Feb 96 Challenge
Volume Number: | | 12
|
Issue Number: | | 2
|
Column Tag: | | Programmers Challenge
|
Programmers Challenge
By Bob Boonstra, Westford, Massachusetts
Note: Source code files accompanying article are located on MacTech CD-ROM or source code disks.
Intersecting Rectangles
The Challenge this month is to write a routine that will accept a list of rectangles and calculate a result based on the intersections of those rectangles. Specifically, your code will return a list of non-overlapping rectangles that contain all points enclosed by an odd (or even) number of the input rectangles. The prototype for the code you should write is:
void RectangleIntersections(
const Rect inputRects[], /* list if input rectangles */
const long numRectsIn, /* number of inputRects */
Rect outputRects[], /* preallocated storage for output */
long *numRectsOut,/* number of outputRects returned */
const Boolean oddParity /* see text for explanation */
);
The parameter oddParity indicates whether you are to return rectangles containing points enclosed by an odd number of the numRectsIn inputRects rectangles (oddParity==true) or by an even (nonzero) number of rectangles (oddParity==false). Sufficient storage for the output will be preallocated for you and pointed to by outputRects.

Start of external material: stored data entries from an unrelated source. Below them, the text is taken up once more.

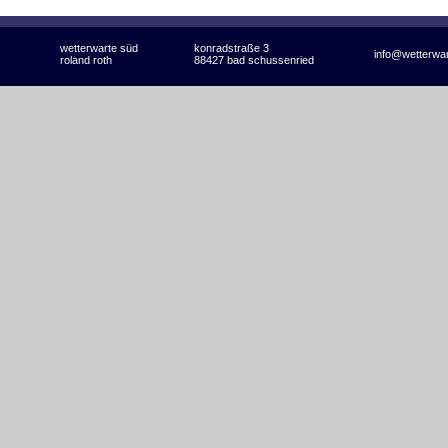
wetterwarte süd
konradstraße 3
info@wetterwa
roland roth
88427 bad schussenried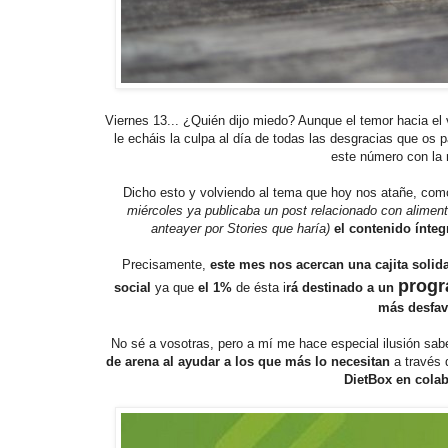
Viernes 13... ¿Quién dijo miedo? Aunque el temor hacia el
le echáis la culpa al día de todas las desgracias que os 
este número con la mu
Dicho esto y volviendo al tema que hoy nos atañe, co
miércoles ya publicaba un post relacionado con alimen
anteayer por Stories que haría)
el contenido ínteg
Precisamente,
este mes nos acercan una cajita solida
progr
social
ya que
el 1%
de ésta i
rá destinado a un
más desfav
No sé a vosotras, pero a mí me hace especial ilusión saber
de arena al ayudar a los que más lo necesitan
a través
DietBox en cola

As an example, if you were given these inputRects:
{0,10,20,30}, {5,15,20,30}
and oddParity were true, you might return the following list of outputRects:
{0,10,5,15}, {0,15,5,30}, {5,10,15,20}
It would also be correct to return a result that combined the first of these rectangles with either of the other two. If oddParity were false, you would return the following list for the example input:
{5,15,20,30}
The outputRects must be non-empty and non-overlapping. In the example, it would be incorrect to return the following for the odd parity case:
{0,10,5,30} {0,10,20,15}
The outputRects you generate must also be maximal, in the sense that each edge of each of the outputRects should pass through a vertex of one of the inputRects. That is, for example, I dont want you to return a 1¥1 rectangle representing each point enclosed in the desired number of inputRects. Before returning, set *numRectsOut to indicate the number of outputRects you generated.
If you need auxiliary storage, you may allocate any reasonable amount within your code using toolbox routines or malloc, but you must deallocate that storage before returning. (No memory leaks! - Ill be calling your code many times.)
This native PowerPC Challenge will be scored using the latest Metrowerks compiler, with the winner determined by execution time. If you have any questions, or would like some test data for your code, please send me e-mail at one of the Programmers Challenge addresses, or directly to bob_boonstra@mactech.com. Test data will also be sent to the Programmers Challenge mailing list, which you can join by sending a message to autoshare@mactech.com with the SUBJECT line sub challenge YourName, substituting your real name for YourName.
Two Months Ago Winner
Eight of the 13 solutions submitted for the Find Again And Again Challenge worked correctly. Congratulations to Gustav Larsson (Mountain View, CA) for submitting an entry that was significantly faster than the others. The problem was to write a text search engine optimized to operate repeatedly on the same block of text. A variety of optimization techniques were represented in the solutions, a couple of which are highlighted in the table of results below. Several people optimized for the case where the same word was repeatedly searched for. Some of my tests included this case, and those results are in the columns headed repeat. The random columns shows results for tests that searched for random occurrences of random words. Each of the tests were run under conditions where only 64KB of auxiliary storage was available, and where much more memory was available. These conditions were weighted 20% and 80% respectively in calculating the total time, since the problem statement promised that ample memory would usually be provided. You can see that Gustavs solution performed reasonably well when memory was scarce, and very well when memory was plentiful.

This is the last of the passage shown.